Women in the Law
Myth of Difficult Female Lawyer Bosses May Relate to Brain Wiring, Assistant-at-Law Says
Posted Feb 8, 2011 7:59 AM CST
By Debra Cassens Weiss
Do women lawyers make more difficult bosses than male lawyers?
There is a myth of cranky female lawyers, according to a legal secretary who identifies herself as the “Assistant-at-Law,” and it may relate to brain wiring and female relationships.

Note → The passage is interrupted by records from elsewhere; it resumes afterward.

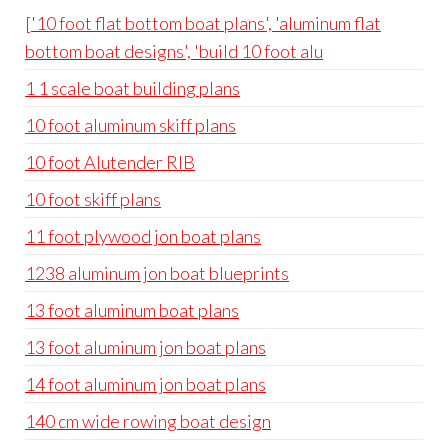
['10 foot flat bottom boat plans', 'aluminum flat
bottom boat designs', 'build 10 foot alu
1 1 scale boat building plans
10 foot aluminum skiff plans
10 foot Alutender RIB
10 foot skiff plans
11 foot plywood jon boat plans
1238 aluminum jon boat blueprints
13 foot aluminum boat plans
13 foot aluminum jon boat plans
14 foot aluminum jon boat plans
140 cm wide rowing boat design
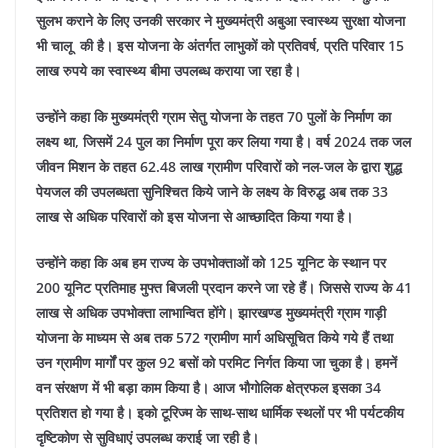
सुलभ कराने के लिए उनकी सरकार ने मुख्यमंत्री अबुआ स्वास्थ्य सुरक्षा योजना
भी चालू की है। इस योजना के अंतर्गत लाभुकों को प्रतिवर्ष, प्रति परिवार 15
लाख रुपये का स्वास्थ्य बीमा उपलब्ध कराया जा रहा है।
उन्होंने कहा कि मुख्यमंत्री ग्राम सेतु योजना के तहत 70 पुलों के निर्माण का
लक्ष्य था, जिसमें 24 पुल का निर्माण पूरा कर लिया गया है। वर्ष 2024 तक जल
जीवन मिशन के तहत 62.48 लाख ग्रामीण परिवारों को नल-जल के द्वारा शुद्ध
पेयजल की उपलब्धता सुनिश्चित किये जाने के लक्ष्य के विरुद्ध अब तक 33
लाख से अधिक परिवारों को इस योजना से आच्छादित किया गया है।
उन्होंने कहा कि अब हम राज्य के उपभोक्ताओं को 125 यूनिट के स्थान पर
200 यूनिट प्रतिमाह मुफ्त बिजली प्रदान करने जा रहे हैं। जिससे राज्य के 41
लाख से अधिक उपभोक्ता लाभान्वित होंगे। झारखण्ड मुख्यमंत्री ग्राम गाड़ी
योजना के माध्यम से अब तक 572 ग्रामीण मार्ग अधिसूचित किये गये हैं तथा
उन ग्रामीण मार्गों पर कुल 92 बसों को परमिट निर्गत किया जा चुका है। हमनें
वन संरक्षण में भी बड़ा काम किया है। आज भौगोलिक क्षेत्रफल इसका 34
प्रतिशत हो गया है। इको टूरिज्म के साथ-साथ धार्मिक स्थलों पर भी पर्यटकीय
दृष्टिकोण से सुविधाएं उपलब्ध कराई जा रही है।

Writing for Texas Lawyer, the Assistant-at-Law lays out her theories. “Women attorneys can seem more difficult than males because of the different way women's brains work,” she writes. “A woman is wired to seek symbiotic relationships with the people around her, especially other women. Evolutionary psychology finds the origin of this tendency in prehistory, when the women of a village or clan worked together to grow or gather food, and child-rearing was a collective effort.
“Men, on the other hand, tend not to conflate work and personal relationships. They cooperate to get the job done and then move on. They benefit from work friendships, but it does not trouble them deeply if such friendships do not form. But for a woman, the failure to build a warm rapport with the co-worker she depends upon most can have a chilling effect on her overall demeanor.”
“Ancient competitiveness” may cause women lawyers to view their female assistants as inferior or a territorial threat, the Assistant-at-Law says. The female assistant, on the other hand, may be jealous of her female boss’s position.
“This competitive dynamic may also help explain the double standard in which a cranky male lawyer scarcely merits a remark, while a woman who behaves the same way is derided as just another nasty woman lawyer,” the column says. “Male bosses do not arouse the same type of resentment in female assistants because a woman's competitive drive is directed primarily at other women.”